Bug 870158

Summary: slapd entered to infinite loop during new index addition
Product: Red Hat Enterprise Linux 6 Reporter: Noriko Hosoi <nhosoi>
Component: 389-ds-baseAssignee: Rich Megginson <rmeggins>
Status: CLOSED ERRATA QA Contact: Sankar Ramalingam <sramling>
Severity: unspecified Docs Contact:
Priority: high    
Version: 6.4CC: jgalipea, nkinder, nsoman, pspacek, syeghiay
Target Milestone: rc   
Target Release: ---   
Hardware: Unspecified   
OS: Unspecified   
Whiteboard:
Fixed In Version: 389-ds-base-1.2.11.15-3.el6 Doc Type: Bug Fix
Doc Text:
Cause: When MMR is under the heavy stress, there was a chance to delete an entry already deleted. Consequence: It breaks the entry's parent/child relationship. Fix: This fix adds an missing check if the retrieved entry is already deleted or not. Result: There is no more chance to break the entry's parent/child relationship.
Story Points: ---
Clone Of: Environment:
Last Closed: 2013-02-21 08:21:16 UTC Type: ---
Regression: --- Mount Type: ---
Documentation: --- CRM:
Verified Versions: Category: ---
oVirt Team: --- RHEL 7.3 requirements from Atomic Host:
Cloudforms Team: --- Target Upstream Version:
Embargoed:

Description Noriko Hosoi 2012-10-25 16:40:42 UTC
This bug is created as a clone of upstream ticket:
https://fedorahosted.org/389/ticket/494

During IPA 2.2.0->3.0.0 upgrade various indexes are added. During index addition 389 locks in a infinite loop. Stacktraces etc. attached.
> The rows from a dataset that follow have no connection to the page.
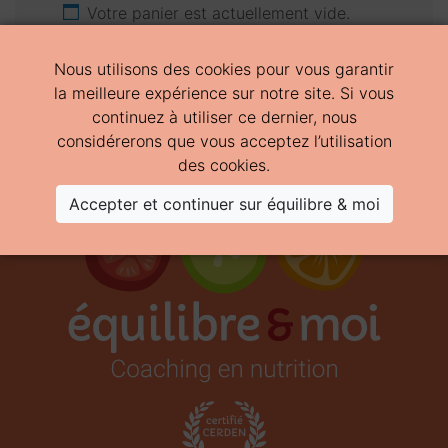
Votre panier est actuellement vide.
Nous utilisons des cookies pour vous garantir
Retour à la boutique
la meilleure expérience sur notre site. Si vous
continuez à utiliser ce dernier, nous
considérerons que vous acceptez l’
utilisation
des cookies
.
Accepter et continuer sur équilibre & moi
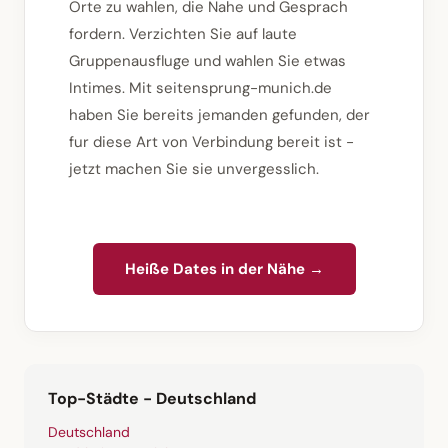
Orte zu wahlen, die Nahe und Gesprach
fordern. Verzichten Sie auf laute
Gruppenausfluge und wahlen Sie etwas
Intimes. Mit seitensprung-munich.de
haben Sie bereits jemanden gefunden, der
fur diese Art von Verbindung bereit ist -
jetzt machen Sie sie unvergesslich.
Heiße Dates in der Nähe →
Top-Städte - Deutschland
Deutschland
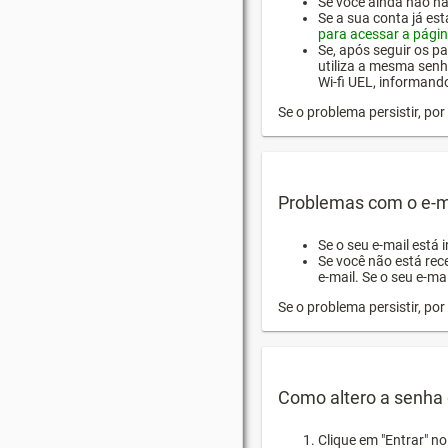
Se você ainda não hab
Se a sua conta já es
para acessar a págin
Se, após seguir os pa
utiliza a mesma senh
Wi-fi UEL, informand
Se o problema persistir, p
Problemas com o e-m
Se o seu e-mail está 
Se você não está rec
e-mail. Se o seu e-mai
Se o problema persistir, p
Como altero a senha 
Clique em "Entrar" n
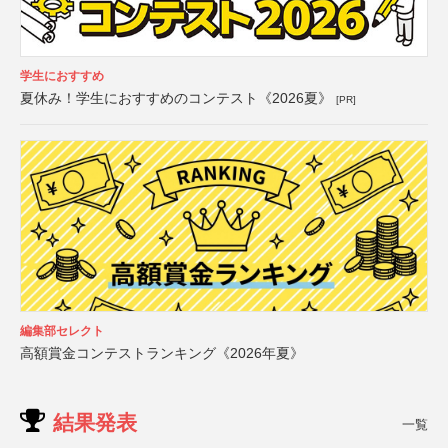
学生におすすめ
夏休み！学生におすすめのコンテスト《2026夏》
[PR]
編集部セレクト
高額賞金コンテストランキング《2026年夏》
結果発表
一覧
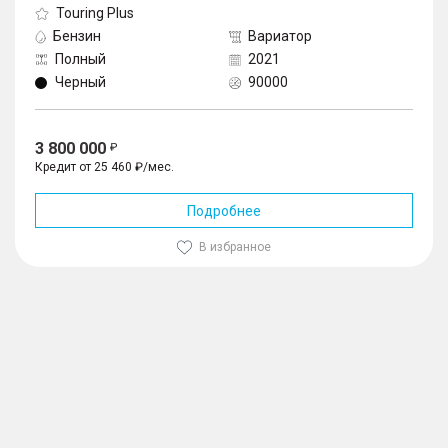
Touring Plus
Бензин
Вариатор
Полный
2021
Черный
90000
3 800 000
Кредит от 25 460 ₽/мес.
Подробнее
В избранное
1
/
10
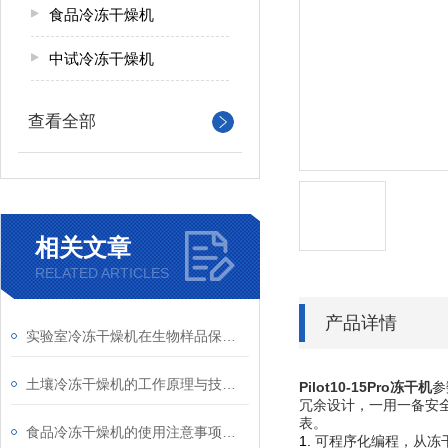
食品冷冻干燥机
中试冷冻干燥机
查看全部
相关文章
RELATED ARTICLES
产品详情
实验室冷冻干燥机在生物样品保存中的应用
土壤冷冻干燥机的工作原理与技术特点
Pilot10-15Pro
冻干机
参
冗余设计，一用一备安
表。
食品冷冻干燥机的使用注意事项有哪些？
1.
可程序化编程，从冻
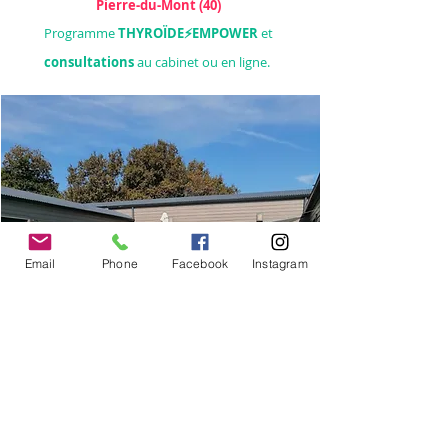
Pierre-
du-Mont (40)
Programme
THYROÏDE⚡E
MPOWER
et
consultations
au cabinet ou en ligne.
Email
Phone
Facebook
Instagram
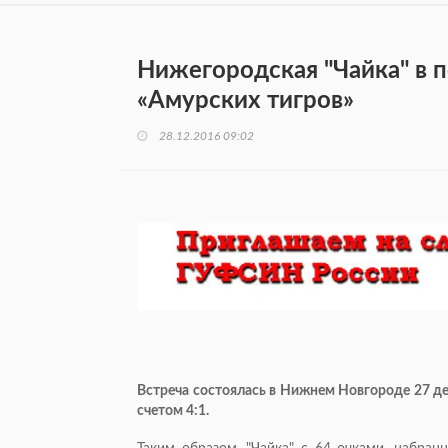
Нижегородская "Чайка" в 
«Амурских тигров»
28.12.2016 09:02
Встреча состоялась в Нижнем Новгороде 27 д
счетом 4:1.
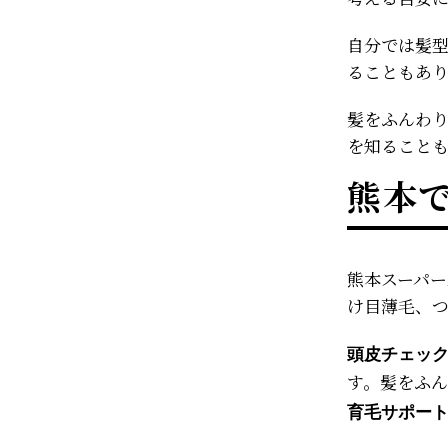
自分では髪
ることもあ
髪をふんわ
を知ること
熊本
熊本スーパー
け目薄毛、
頭皮チェッ
す。髪をふ
育毛サポー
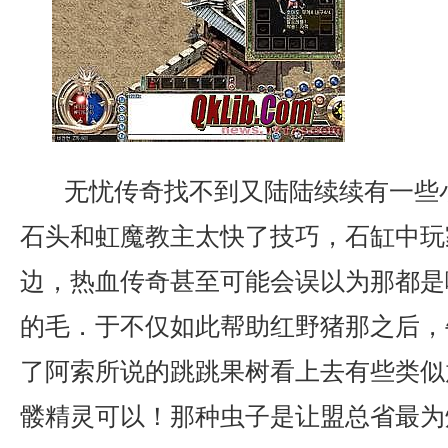
无忧传奇找不到又陆陆续续有一些
石头和虹魔教主太快了技巧，石缸中玩
边，热血传奇甚至可能会误以为那都是
的毛．于不仅如此帮助红野猪那之后，
了阿索所说的跳跳果树看上去有些类似
髅精灵可以！那种虫子是让盟总省最为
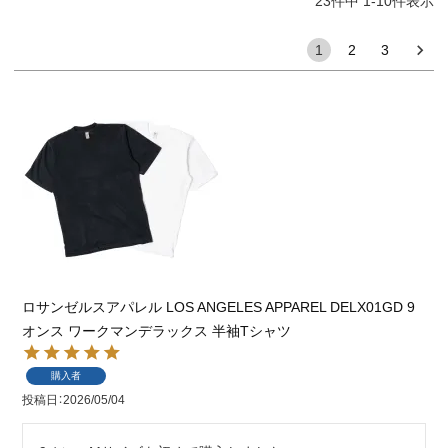
23
件中
1
-
10
件表示
1
2
3
ロサンゼルスアパレル LOS ANGELES APPAREL DELX01GD 9
オンス ワークマンデラックス 半袖Tシャツ
購入者
投稿日
2026/05/04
Comment 1 Noriko Hosoi 2012-10-26 17:09:14 UTC
Committed to the external 389-ds-base-1.2.11 branch.

Comment 8 Namita Soman 2012-11-29 20:16:14 UTC
Started to take steps below to verify:
1. install ipa-server 2.2 on a machine using hostname mgmt13.e.org
2. from https://fedorahosted.org/389/ticket/494, downloaded E-ORG-userRoot-2012_10_15_184158.ldif​
3. import this ldif into the ipa-server

# hostname
mgmt13.e.org

# ipactl stop
<all services stopped successfully>

# /var/lib/dirsrv/scripts-E-ORG/db2ldif -n userRoot
Exported ldif file: /var/lib/dirsrv/slapd-E-ORG/ldif/E-ORG-userRoot-2012_11_29_151133.ldif
[29/Nov/2012:15:11:33 -0500] - /etc/dirsrv/slapd-E-ORG/dse.ldif: nsslapd-maxdescriptors: nsslapd-maxdescriptors: invalid value "8192", maximum file descriptors must range from 1 to 4096 (the current process limit).  Server will use a setting of 4096.
[29/Nov/2012:15:11:33 -0500] - Config Warning: - nsslapd-maxdescriptors: invalid value "8192", maximum file descriptors must range from 1 to 4096 (the current process limit).  Server will use a setting of 4096.
ldiffile: /var/lib/dirsrv/slapd-E-ORG/ldif/E-ORG-userRoot-2012_11_29_151133.ldif
[29/Nov/2012:15:11:33 -0500] - export userRoot: Processed 224 entries (100%).
[29/Nov/2012:15:11:33 -0500] - All database threads now stopped

Ques: Should I be running the command, and if yes - should it be as above? 
The steps I plan to take to verify this:
After importing the data, upgrade IPA to 3.0, and verify it upgrades successfully.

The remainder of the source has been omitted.